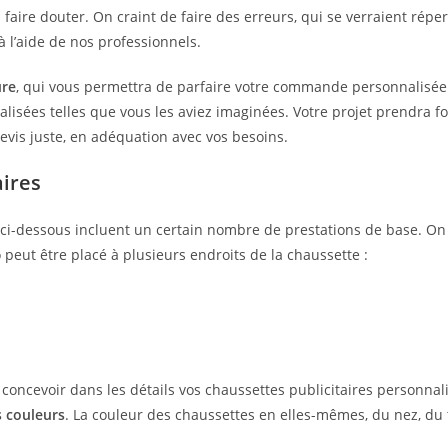
aire douter. On craint de faire des erreurs, qui se verraient répe
à l’aide de nos professionnels.
re
, qui vous permettra de parfaire votre commande personnalisée.
alisées telles que vous les aviez imaginées. Votre projet prendra f
devis juste, en adéquation avec vos besoins.
aires
u ci-dessous incluent un certain nombre de prestations de base. 
o peut être placé à plusieurs endroits de la chaussette :
ncevoir dans les détails vos chaussettes publicitaires personnalis
s couleurs
. La couleur des chaussettes en elles-mêmes, du nez, du t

----

**Task to carry out**
Report the lines above that have the word "chaussettes" in them.

**Solution to this exercise**
ncevoir dans les détails vos chaussettes publicitaires personnalis
. La couleur des chaussettes en elles-mêmes, du nez, du t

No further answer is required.